Microalgal cultures with the highest cellular growth (3.0 M NaCl and Gly) progressively reach high levels of β-carotene, which occurred in cellular cultures after three days of being subjected to a high light level. In D. salina CCAP 19/30 cells, this effect was attributed to an increase in light intensity (50 to 200 µmol photons m⁻² s⁻¹), which caused the stabilization of the photosynthetic apparatus and of the chlorophylls [47].

The increase in carotenoids (β-carotene and zeaxanthin) is related to their protective action against oxidative stress such as hypersalinity and high light intensity [52]. The microalga Chlamydomonas acidophila grown on glycerol seems to enhance the β-carotene pathway compared to its photoautotrophic metabolism [53]. Under these conditions, the acetyl-CoA and NADPH production required to increase the β-carotene content should come from the energy excess of glycerol catabolism as reported in another microorganism [54]. In addition to the bioconversion of exogenous glycerol into key intermediates of general metabolism, it could have directly impacted the synthesis of carotenogenesis. The effect of high intensity light has been related with the transcriptional activation of carotenogenic genes in response to stimulation by phytohormones [55]. Our results, in accordance with recent reports on high growth rates and β-carotene content in D. salina MCCS-001, are associated with the effect of indole-3-acetic acid [56] that could be derived from exogenous glycerol [57], which may support our results in cellular performance.

In most cases of photoautotrophic and mixotrophic cultures of D. salina, cellular density can improve and the content of β-carotene remains low, and vice versa (

Table 5. Biomass and β-carotene of D. salina grown with various carbon substrates reported by the literature and in this work.

Substrate	Biomass	β-Carotene	Reference
Inorganic	1.0–5.0 × 106 cells mL−1	4–8 pg cell−1	[58,59]
Glucose	0.99 g L−1	8.03 mg g−1	[12]
Acetate	1.0–1.2 × 106 cells mL−1	<5 pg cell−1	[13]
Glycerol	1.0 × 106 cells mL−1	0.94 pg cell−1	[28]
	4.0–5.0 × 106 cells mL−1	0.8–1.0 pg cell−1	[20]
	2.15 × 106 cells mL−1	30 pg cell−1	In this work
	(2.0 g L−1)	(50 mg g−1)

). Our culture system is more suitable and efficient for the production of biomass and β-carotene in D. salina compared with the current literature. Sohrabi et al. [20] obtained biomass yields higher than ours; however, their cultivation conditions consisted of 2× concentrations for the glycerol and inocula compared to our experimental approach.

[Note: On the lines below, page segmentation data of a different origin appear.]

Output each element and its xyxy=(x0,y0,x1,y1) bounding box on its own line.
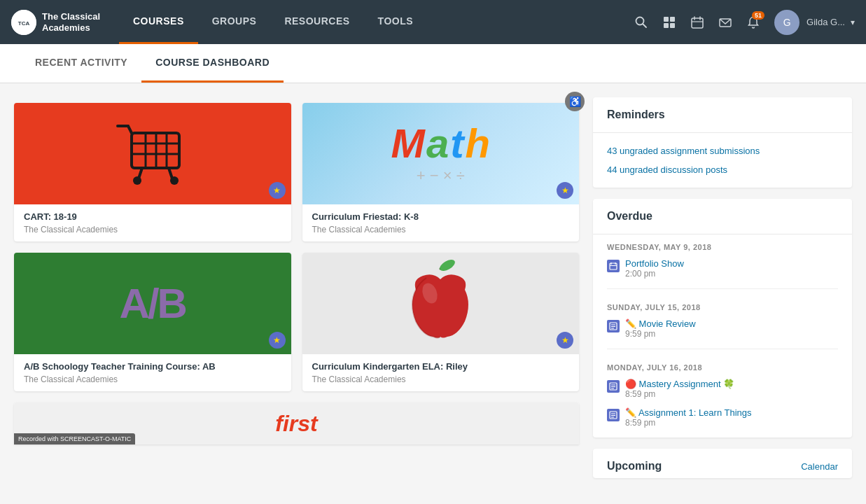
notification-count: 51 xyxy=(752,11,764,20)
accessibility-button[interactable]: ♿ xyxy=(565,92,585,111)
course-card-cart[interactable]: ★ CART: 18-19 The Classical Academies xyxy=(14,103,291,241)
overdue-time-learn: 8:59 pm xyxy=(625,418,838,428)
overdue-details-portfolio: Portfolio Show 2:00 pm xyxy=(625,258,838,279)
overdue-date-group-1: WEDNESDAY, MAY 9, 2018 Portfolio Show 2:… xyxy=(593,234,852,283)
overdue-time-portfolio: 2:00 pm xyxy=(625,269,838,279)
assignment-small-icon-2 xyxy=(609,382,617,391)
svg-rect-4 xyxy=(664,17,669,22)
course-info-math: Curriculum Friestad: K-8 The Classical A… xyxy=(302,204,580,241)
svg-rect-6 xyxy=(664,23,669,28)
username-label[interactable]: Gilda G... xyxy=(806,17,845,27)
overdue-date-sun: SUNDAY, JULY 15, 2018 xyxy=(593,295,852,314)
course-badge-apple: ★ xyxy=(557,332,573,349)
overdue-title-portfolio[interactable]: Portfolio Show xyxy=(625,258,838,269)
svg-line-3 xyxy=(643,24,647,27)
nav-courses[interactable]: COURSES xyxy=(119,0,198,44)
course-info-ab: A/B Schoology Teacher Training Course: A… xyxy=(14,354,291,391)
svg-line-20 xyxy=(169,168,172,178)
overdue-item-icon-learn xyxy=(607,409,620,421)
upcoming-section: Upcoming Calendar xyxy=(593,449,852,478)
overdue-details-movie: ✏️ Movie Review 9:59 pm xyxy=(625,318,838,339)
accessibility-icon: ♿ xyxy=(569,96,581,107)
overdue-details-mastery: 🔴 Mastery Assignment 🍀 8:59 pm xyxy=(625,379,838,399)
overdue-item-movie: ✏️ Movie Review 9:59 pm xyxy=(593,314,852,343)
user-menu-chevron[interactable]: ▾ xyxy=(851,18,855,27)
assignment-small-icon-3 xyxy=(609,411,617,419)
mail-button[interactable] xyxy=(713,10,738,35)
overdue-title-movie[interactable]: ✏️ Movie Review xyxy=(625,318,838,329)
divider-2 xyxy=(607,349,838,349)
math-letter-a: a xyxy=(426,123,449,164)
course-card-math[interactable]: Math + − × ÷ ★ Curriculum Friestad: K-8 … xyxy=(302,103,580,241)
overdue-details-learn: ✏️ Assignment 1: Learn Things 8:59 pm xyxy=(625,407,838,428)
math-ops: + − × ÷ xyxy=(417,167,465,185)
overdue-title-mastery[interactable]: 🔴 Mastery Assignment 🍀 xyxy=(625,379,838,389)
course-title-ab: A/B Schoology Teacher Training Course: A… xyxy=(24,361,281,372)
course-info-apple: Curriculum Kindergarten ELA: Riley The C… xyxy=(302,354,580,391)
reminders-section: Reminders 43 ungraded assignment submiss… xyxy=(593,97,852,188)
overdue-time-movie: 9:59 pm xyxy=(625,329,838,339)
fifth-card-partial: Recorded with SCREENCAST-O-MATIC first xyxy=(14,402,579,444)
reminder-link-discussions[interactable]: 44 ungraded discussion posts xyxy=(593,160,852,179)
svg-rect-5 xyxy=(670,17,675,22)
upcoming-calendar-link[interactable]: Calendar xyxy=(801,461,838,472)
overdue-bottom-pad xyxy=(593,432,852,438)
calendar-button[interactable] xyxy=(685,10,710,35)
screencast-watermark: Recorded with SCREENCAST-O-MATIC xyxy=(14,433,135,444)
logo-text: The Classical Academies xyxy=(42,11,105,33)
nav-links: COURSES GROUPS RESOURCES TOOLS xyxy=(119,0,629,44)
overdue-item-icon-mastery xyxy=(607,380,620,393)
tab-course-dashboard[interactable]: COURSE DASHBOARD xyxy=(141,44,284,83)
overdue-date-wed: WEDNESDAY, MAY 9, 2018 xyxy=(593,234,852,254)
reminders-list: 43 ungraded assignment submissions 44 un… xyxy=(593,133,852,188)
first-text: first xyxy=(275,411,317,437)
course-thumb-apple: ★ xyxy=(302,253,580,354)
upcoming-title: Upcoming xyxy=(607,460,662,472)
notifications-button[interactable]: 51 xyxy=(741,10,766,35)
overdue-item-learn: ✏️ Assignment 1: Learn Things 8:59 pm xyxy=(593,403,852,432)
overdue-section: Overdue WEDNESDAY, MAY 9, 2018 Portfo xyxy=(593,199,852,438)
grid-button[interactable] xyxy=(657,10,682,35)
course-thumb-ab: A/B ★ xyxy=(14,253,291,354)
course-title-apple: Curriculum Kindergarten ELA: Riley xyxy=(312,361,570,372)
tabs-bar: RECENT ACTIVITY COURSE DASHBOARD xyxy=(0,44,866,83)
courses-area: ♿ xyxy=(14,97,593,489)
main-content: ♿ xyxy=(0,83,866,503)
upcoming-header: Upcoming Calendar xyxy=(593,449,852,478)
user-avatar[interactable]: G xyxy=(774,10,799,35)
overdue-date-group-3: MONDAY, JULY 16, 2018 🔴 Mastery Assignme… xyxy=(593,355,852,432)
course-org-apple: The Classical Academies xyxy=(312,374,570,384)
overdue-title: Overdue xyxy=(593,199,852,234)
course-title-cart: CART: 18-19 xyxy=(24,211,281,222)
course-thumb-math: Math + − × ÷ ★ xyxy=(302,103,580,204)
logo-image: TCA xyxy=(11,10,36,35)
nav-tools[interactable]: TOOLS xyxy=(364,0,427,44)
screencast-text: Recorded with SCREENCAST-O-MATIC xyxy=(18,435,131,442)
course-card-apple[interactable]: ★ Curriculum Kindergarten ELA: Riley The… xyxy=(302,253,580,391)
logo[interactable]: TCA The Classical Academies xyxy=(11,10,105,35)
reminder-link-assignments[interactable]: 43 ungraded assignment submissions xyxy=(593,141,852,160)
nav-resources[interactable]: RESOURCES xyxy=(270,0,363,44)
nav-icon-group: 51 G Gilda G... ▾ xyxy=(629,10,855,35)
course-card-ab[interactable]: A/B ★ A/B Schoology Teacher Training Cou… xyxy=(14,253,291,391)
overdue-time-mastery: 8:59 pm xyxy=(625,389,838,399)
top-navigation: TCA The Classical Academies COURSES GROU… xyxy=(0,0,866,44)
apple-icon xyxy=(402,258,479,349)
course-org-math: The Classical Academies xyxy=(312,225,570,234)
overdue-date-group-2: SUNDAY, JULY 15, 2018 ✏️ Movie Review 9:… xyxy=(593,295,852,343)
divider-1 xyxy=(607,288,838,289)
course-badge-cart: ★ xyxy=(269,182,286,199)
svg-rect-8 xyxy=(692,18,703,28)
overdue-item-icon-movie xyxy=(607,320,620,332)
math-letter-h: h xyxy=(465,123,489,164)
overdue-title-learn[interactable]: ✏️ Assignment 1: Learn Things xyxy=(625,407,838,418)
course-thumb-cart: ★ xyxy=(14,103,291,204)
course-title-math: Curriculum Friestad: K-8 xyxy=(312,211,570,222)
assignment-small-icon xyxy=(609,322,617,330)
courses-grid: ★ CART: 18-19 The Classical Academies Ma… xyxy=(14,103,579,391)
nav-groups[interactable]: GROUPS xyxy=(198,0,271,44)
svg-point-21 xyxy=(133,176,141,185)
search-button[interactable] xyxy=(629,10,654,35)
tab-recent-activity[interactable]: RECENT ACTIVITY xyxy=(21,44,141,83)
calendar-small-icon xyxy=(609,262,617,270)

Until quite recently, it was generally believed that D. salina was an obligate photoautotroph. This assigned nutrition mode limited the development of the great potential of this model alga in many applications that remained unexplored and unexploited. Our results indicated that the synergy of photosynthesis and glycerol uptake under mixotrophic culture conditions induced higher yields of biomass and β-carotene when compared to the photoautrophic and heterotrophic metabolism of D. salina. In this research, glycerol, besides its main role in osmoregulation, plays a strategic role as a metabolic substrate particularly valuable for the profitable production of biomass and carotenoids, mainly β-carotene, at low cost, and opens new avenues for future applications inserting D. salina in the cost-effective production of various bioproducts, bioprocesses, and services. This approach makes mixotrophy in this alga advantageous in many marine, saline, and industrial production processes that are carried out in the presence of high concentrations of NaCl. Particularly, the advantages of this mixotrophy initiative represent a particular interest in halophiles, such as D. salina, for biofuel production in coastal–marine wastewater treatment and bioremediation that, when coupled to the mixotrophic production of low-cost biomass and β-carotene, represent a profitable and affordable approaches leading to biorefineries. The production of high-value nutraceuticals, antioxidants, pro-vitamin A production, food and feed pigments, and wastewater treatment and bioremediation can greatly benefit from this.

4. Materials and Methods

4.1. Strain and Culture Conditions

The Mexican strain, Dunaliella salina BC02 used in this work, was obtained from the microalgae collection of the Department of Marine Biotechnology from CICESE (Ensenada, Mexico). Microalgal cells were grown in 250 mL Erlenmeyer flasks containing 100 mL of inorganic culture medium (IM) designed for Dunaliella [60]. The inoculated culture flasks were placed in an environmental chamber built ex professo both to maintain the temperature of the culture (22 ± 02 °C) [61] and to manage the different light intensities with 40 watts cool white fluorescent lamps, unless otherwise indicated. Photoautotrophic pre-cultures were grown in IM at 50 µmol photons m⁻² s⁻¹ light, 1.5 M salinity, pH in the 7.5–8.0 range, and without aeration. Once at exponential phase, inocula precultures (10%) were set up at 0.1 × 10⁶ cells ml⁻¹ for later inoculate each mixotrophic culture for D. salina with glycerol (Gly) and the controls.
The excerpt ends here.